The last three weeks have seen me travel to two distinctively different places. Both have this whole glorious past thing going and yet the sense of history is totally different for either. Both the places, Taj and Lansdowne, bear testimony of people who came from foreign land but for entirely different reasons and yet both ended up ruling and influencing us.

Nestled in the Garhwal Hills, Lansdowne is a sleepy little hill station that acts as the home of Indian Army’s Garhwal Rifles. A British General was so impressed by the valor of Garhwali’s during the Afghan War that he championed the cause of raising a pure Garhwal Regiment. So finally in the 1887 the Garhwali’s, who used to be a part of Gurkhas up until then, got their regiment.

I couldn’t figure it out for the love of my life as to why in the god’s name would someone make a base way up in the hills? Agreed that they got a beautiful thing going up there but still… the Garhwal Rifles have had a glorious past of almost 120 years and have participated in every major war since then. They have been thrice awarded the Victoria Cross, the highest military gallantry award during the Raj. In 1987 The Garhwal Rifles decided to put all it’s achievements in the form of a museum. It’s one of the best museums that I have seen and that’s largely thanks to the participation of
the Army. The museum has medals dating way back to late 1890’s, guns from the Afghan war, original plan of Lansdowne and many such items. In the recent past they have won an environmental award for preserving the natural beauty of the place; they also have a man-made lake.

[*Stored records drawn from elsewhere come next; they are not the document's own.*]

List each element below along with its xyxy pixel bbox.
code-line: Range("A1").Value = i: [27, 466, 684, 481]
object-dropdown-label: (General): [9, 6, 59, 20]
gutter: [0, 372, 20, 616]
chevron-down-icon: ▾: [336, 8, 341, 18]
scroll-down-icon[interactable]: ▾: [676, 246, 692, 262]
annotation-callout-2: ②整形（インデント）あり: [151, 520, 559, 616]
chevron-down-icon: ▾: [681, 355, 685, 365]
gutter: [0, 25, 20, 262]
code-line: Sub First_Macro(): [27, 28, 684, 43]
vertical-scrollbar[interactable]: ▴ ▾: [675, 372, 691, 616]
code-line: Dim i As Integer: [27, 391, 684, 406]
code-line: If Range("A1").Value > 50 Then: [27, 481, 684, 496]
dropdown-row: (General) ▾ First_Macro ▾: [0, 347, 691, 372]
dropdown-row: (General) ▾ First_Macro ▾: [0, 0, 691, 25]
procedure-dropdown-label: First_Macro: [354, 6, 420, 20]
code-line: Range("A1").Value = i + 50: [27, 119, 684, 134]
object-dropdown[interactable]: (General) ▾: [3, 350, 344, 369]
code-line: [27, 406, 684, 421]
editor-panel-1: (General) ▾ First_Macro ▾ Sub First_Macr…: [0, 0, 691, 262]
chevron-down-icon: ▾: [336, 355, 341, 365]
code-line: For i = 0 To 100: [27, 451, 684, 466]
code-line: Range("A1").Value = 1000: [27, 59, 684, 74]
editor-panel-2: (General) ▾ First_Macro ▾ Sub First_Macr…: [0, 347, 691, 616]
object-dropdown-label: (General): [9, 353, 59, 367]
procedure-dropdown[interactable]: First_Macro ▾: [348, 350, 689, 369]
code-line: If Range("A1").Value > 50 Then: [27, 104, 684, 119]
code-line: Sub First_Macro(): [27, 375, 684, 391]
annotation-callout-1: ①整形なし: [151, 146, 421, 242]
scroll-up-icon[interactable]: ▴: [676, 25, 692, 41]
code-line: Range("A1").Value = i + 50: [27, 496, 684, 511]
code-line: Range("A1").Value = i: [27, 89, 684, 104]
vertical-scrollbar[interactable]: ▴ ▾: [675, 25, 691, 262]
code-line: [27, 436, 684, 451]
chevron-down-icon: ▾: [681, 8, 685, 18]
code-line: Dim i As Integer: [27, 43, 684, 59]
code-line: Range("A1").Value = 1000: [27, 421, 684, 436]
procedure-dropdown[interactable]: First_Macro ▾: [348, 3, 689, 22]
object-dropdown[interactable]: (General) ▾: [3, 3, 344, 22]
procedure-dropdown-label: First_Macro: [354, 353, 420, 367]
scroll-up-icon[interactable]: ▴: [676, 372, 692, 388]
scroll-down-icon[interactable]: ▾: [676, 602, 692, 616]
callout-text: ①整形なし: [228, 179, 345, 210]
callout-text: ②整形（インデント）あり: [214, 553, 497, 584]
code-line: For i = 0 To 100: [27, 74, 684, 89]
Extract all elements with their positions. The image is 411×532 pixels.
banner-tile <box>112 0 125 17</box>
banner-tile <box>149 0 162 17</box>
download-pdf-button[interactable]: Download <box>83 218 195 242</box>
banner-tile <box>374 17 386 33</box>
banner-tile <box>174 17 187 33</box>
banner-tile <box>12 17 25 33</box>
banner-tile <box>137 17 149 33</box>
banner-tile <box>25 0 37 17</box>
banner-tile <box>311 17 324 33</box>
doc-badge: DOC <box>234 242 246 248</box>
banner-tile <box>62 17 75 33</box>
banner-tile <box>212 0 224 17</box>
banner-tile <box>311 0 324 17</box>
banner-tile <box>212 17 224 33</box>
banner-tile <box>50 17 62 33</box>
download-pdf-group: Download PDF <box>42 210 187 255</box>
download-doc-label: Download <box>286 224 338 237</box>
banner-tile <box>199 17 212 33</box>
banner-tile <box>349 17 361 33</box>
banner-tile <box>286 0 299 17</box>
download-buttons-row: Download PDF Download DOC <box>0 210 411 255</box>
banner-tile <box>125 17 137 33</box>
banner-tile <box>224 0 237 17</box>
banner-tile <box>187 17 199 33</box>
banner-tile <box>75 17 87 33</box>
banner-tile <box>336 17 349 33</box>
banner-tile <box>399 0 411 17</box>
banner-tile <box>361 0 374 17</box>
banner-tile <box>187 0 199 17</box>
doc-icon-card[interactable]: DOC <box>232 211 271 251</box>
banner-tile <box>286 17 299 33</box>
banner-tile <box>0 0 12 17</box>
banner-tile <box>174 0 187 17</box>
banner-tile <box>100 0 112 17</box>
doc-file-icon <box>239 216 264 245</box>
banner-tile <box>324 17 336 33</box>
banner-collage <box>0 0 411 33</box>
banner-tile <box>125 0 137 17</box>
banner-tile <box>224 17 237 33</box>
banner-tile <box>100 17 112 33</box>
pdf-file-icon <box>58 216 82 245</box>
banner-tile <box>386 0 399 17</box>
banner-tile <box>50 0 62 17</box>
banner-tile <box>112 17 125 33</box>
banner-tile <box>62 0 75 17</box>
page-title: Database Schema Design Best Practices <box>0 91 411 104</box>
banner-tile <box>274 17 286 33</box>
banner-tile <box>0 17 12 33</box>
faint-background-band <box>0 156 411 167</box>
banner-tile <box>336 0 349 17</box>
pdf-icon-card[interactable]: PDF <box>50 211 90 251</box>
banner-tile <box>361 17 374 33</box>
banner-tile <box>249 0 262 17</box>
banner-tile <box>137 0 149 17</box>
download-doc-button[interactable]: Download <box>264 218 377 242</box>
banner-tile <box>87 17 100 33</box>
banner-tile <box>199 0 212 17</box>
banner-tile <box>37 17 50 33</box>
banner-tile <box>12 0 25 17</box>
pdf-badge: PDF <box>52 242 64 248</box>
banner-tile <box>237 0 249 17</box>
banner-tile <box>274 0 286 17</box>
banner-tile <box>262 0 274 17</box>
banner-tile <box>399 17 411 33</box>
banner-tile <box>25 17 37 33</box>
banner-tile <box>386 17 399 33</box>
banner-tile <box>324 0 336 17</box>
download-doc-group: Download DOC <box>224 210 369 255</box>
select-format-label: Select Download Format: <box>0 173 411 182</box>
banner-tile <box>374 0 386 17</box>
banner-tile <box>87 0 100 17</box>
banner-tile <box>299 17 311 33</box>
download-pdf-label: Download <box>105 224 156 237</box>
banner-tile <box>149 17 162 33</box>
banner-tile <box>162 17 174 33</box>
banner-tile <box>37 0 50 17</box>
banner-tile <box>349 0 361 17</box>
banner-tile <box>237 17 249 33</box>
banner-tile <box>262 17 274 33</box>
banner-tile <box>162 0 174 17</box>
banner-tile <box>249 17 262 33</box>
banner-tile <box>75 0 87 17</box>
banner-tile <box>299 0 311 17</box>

The trip was like a walk down memory lane for me. My father served in the Army and I grew in such areas. My brain started working overtime the very moment I entered the mess where we were put up. The mess was called Roberts and had a wooden staircase leading to Room #8. The high ceiling, the damp smell, the three chairs resting in the verandah offering a breath taking view of the hills… it was straight out of some book. The moment I saw the three easy chairs I could hear Meryl Streep’s voice in my head, ‘
I once had a farm in Africa.’

Sudhesh of course thought that perhaps I’d finally lost my head but I quickly regained my composure as I continued to soak in the place. The Roberts mess was built in 1909 and if that wasn’t enough then the main mess, The Garhwali Mess, was constructed way back in 1892. It looked postcard perfect. Only hitch I couldn’t enter it for I wasn’t dressed for the place.

This was the first time I had gone to an Army infested place since 1994. Most things were the same but many things had changed. There was a certain sense of loss that enveloped me as I saw the current crop of officers and troops. Don’t get me wrong but they were so not right. This is a strange dichotomy that plagues the Army. On hand they can’t continue to live in a fools paradise, cut off from the world, that housed them since the British times and they can’t ignore the influence of things not-so-army as well. Thanks to the Internet and cable TV there is a great sense of interaction with the outside world and this is perhaps taking it’s toll on the common soldier. There was a time when the Army was self-contented in its small world of the cantonment that encased them but not any more. I saw Officers, Jawans and Other Ranks everyone flashing a cell phone and on one occasion I noticed a driver continuing to say goodbye on the phone as the officer waiting for him to listen to him!